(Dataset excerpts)
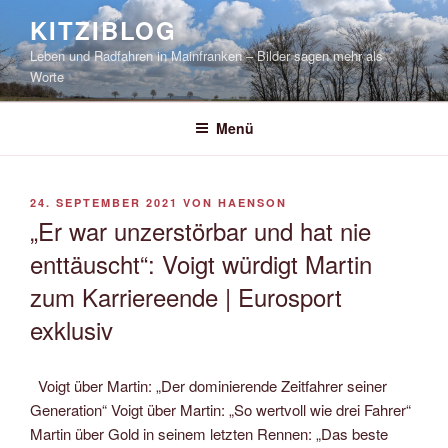
Zum
KITZIBLOG
Inhalt
Leben und Radfahren in Mainfranken – Bilder sagen mehr als
springen
Worte
Menü
VERÖFFENTLICHT
24. SEPTEMBER 2021
VON
HAENSON
AM
„Er war unzerstörbar und hat nie
enttäuscht“: Voigt würdigt Martin
zum Karriereende | Eurosport
exklusiv
Voigt über Martin: „Der dominierende Zeitfahrer seiner
Generation“ Voigt über Martin: „So wertvoll wie drei Fahrer“
Martin über Gold in seinem letzten Rennen: „Das beste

## Exercise details
An exact copy of the entries, minus the pictures, is what to return.

## Output below
Zum
KITZIBLOG
Inhalt
Leben und Radfahren in Mainfranken – Bilder sagen mehr als
springen
Worte
Menü
VERÖFFENTLICHT
24. SEPTEMBER 2021
VON
HAENSON
AM
„Er war unzerstörbar und hat nie
enttäuscht“: Voigt würdigt Martin
zum Karriereende | Eurosport
exklusiv
Voigt über Martin: „Der dominierende Zeitfahrer seiner
Generation“ Voigt über Martin: „So wertvoll wie drei Fahrer“
Martin über Gold in seinem letzten Rennen: „Das beste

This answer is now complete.